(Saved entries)

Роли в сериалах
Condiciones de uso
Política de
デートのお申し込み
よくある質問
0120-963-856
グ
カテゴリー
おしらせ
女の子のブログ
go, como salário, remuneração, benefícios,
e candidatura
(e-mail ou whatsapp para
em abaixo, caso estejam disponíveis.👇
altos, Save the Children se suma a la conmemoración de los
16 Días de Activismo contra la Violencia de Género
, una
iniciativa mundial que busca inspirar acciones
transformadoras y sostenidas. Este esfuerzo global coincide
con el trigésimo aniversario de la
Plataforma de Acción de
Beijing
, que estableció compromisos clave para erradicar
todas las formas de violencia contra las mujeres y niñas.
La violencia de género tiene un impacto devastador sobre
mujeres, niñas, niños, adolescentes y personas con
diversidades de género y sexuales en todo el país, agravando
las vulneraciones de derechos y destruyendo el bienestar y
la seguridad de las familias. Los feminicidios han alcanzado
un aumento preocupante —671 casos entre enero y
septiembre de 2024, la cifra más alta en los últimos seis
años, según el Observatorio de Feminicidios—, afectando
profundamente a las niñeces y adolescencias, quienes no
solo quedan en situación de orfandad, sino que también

§ **What you have to do**
Set down exactly what runs from the line with "La violencia de género tiene" to the last line of the data above, including both of those lines and no others.

§ **Exercise response**
La violencia de género tiene un impacto devastador sobre
mujeres, niñas, niños, adolescentes y personas con
diversidades de género y sexuales en todo el país, agravando
las vulneraciones de derechos y destruyendo el bienestar y
la seguridad de las familias. Los feminicidios han alcanzado
un aumento preocupante —671 casos entre enero y
septiembre de 2024, la cifra más alta en los últimos seis
años, según el Observatorio de Feminicidios—, afectando
profundamente a las niñeces y adolescencias, quienes no
solo quedan en situación de orfandad, sino que también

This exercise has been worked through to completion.